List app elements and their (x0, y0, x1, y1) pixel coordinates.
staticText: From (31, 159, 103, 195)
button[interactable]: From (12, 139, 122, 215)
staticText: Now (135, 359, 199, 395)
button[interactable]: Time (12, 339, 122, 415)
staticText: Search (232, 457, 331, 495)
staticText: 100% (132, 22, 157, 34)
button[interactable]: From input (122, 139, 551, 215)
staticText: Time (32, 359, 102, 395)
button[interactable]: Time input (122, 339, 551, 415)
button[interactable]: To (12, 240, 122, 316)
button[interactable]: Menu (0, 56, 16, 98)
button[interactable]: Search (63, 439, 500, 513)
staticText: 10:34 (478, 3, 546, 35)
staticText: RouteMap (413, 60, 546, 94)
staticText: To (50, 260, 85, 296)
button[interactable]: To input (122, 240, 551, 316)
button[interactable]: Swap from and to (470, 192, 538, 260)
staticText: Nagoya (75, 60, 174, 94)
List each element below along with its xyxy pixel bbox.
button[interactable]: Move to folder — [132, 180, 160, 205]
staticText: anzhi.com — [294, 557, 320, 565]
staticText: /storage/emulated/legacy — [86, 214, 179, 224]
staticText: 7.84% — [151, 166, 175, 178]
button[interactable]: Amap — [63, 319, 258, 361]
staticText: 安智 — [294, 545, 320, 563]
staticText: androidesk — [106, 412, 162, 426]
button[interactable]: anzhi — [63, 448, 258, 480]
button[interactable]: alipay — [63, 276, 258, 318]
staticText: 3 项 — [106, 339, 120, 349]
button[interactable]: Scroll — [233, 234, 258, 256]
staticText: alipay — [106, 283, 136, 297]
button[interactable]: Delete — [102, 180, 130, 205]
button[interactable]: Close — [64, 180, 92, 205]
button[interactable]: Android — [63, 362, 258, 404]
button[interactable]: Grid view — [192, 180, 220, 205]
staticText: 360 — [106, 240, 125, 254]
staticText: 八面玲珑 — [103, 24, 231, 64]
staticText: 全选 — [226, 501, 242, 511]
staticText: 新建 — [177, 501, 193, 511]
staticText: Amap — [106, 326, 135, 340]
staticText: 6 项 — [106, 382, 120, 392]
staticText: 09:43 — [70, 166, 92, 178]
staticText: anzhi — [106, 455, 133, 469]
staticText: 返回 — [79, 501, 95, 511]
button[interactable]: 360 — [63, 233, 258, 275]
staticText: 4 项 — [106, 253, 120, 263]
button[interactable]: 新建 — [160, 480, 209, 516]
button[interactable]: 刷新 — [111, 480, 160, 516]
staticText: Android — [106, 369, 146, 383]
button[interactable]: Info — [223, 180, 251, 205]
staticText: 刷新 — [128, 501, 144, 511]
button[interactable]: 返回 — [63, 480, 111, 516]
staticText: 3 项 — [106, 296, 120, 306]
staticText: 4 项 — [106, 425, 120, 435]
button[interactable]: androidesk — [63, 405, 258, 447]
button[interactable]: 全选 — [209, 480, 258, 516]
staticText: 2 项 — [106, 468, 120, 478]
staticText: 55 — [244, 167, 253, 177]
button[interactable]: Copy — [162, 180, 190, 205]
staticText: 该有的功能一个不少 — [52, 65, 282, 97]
● ● ●
Among the entries above, determine how many lines contain "androidesk", then output only that number.

2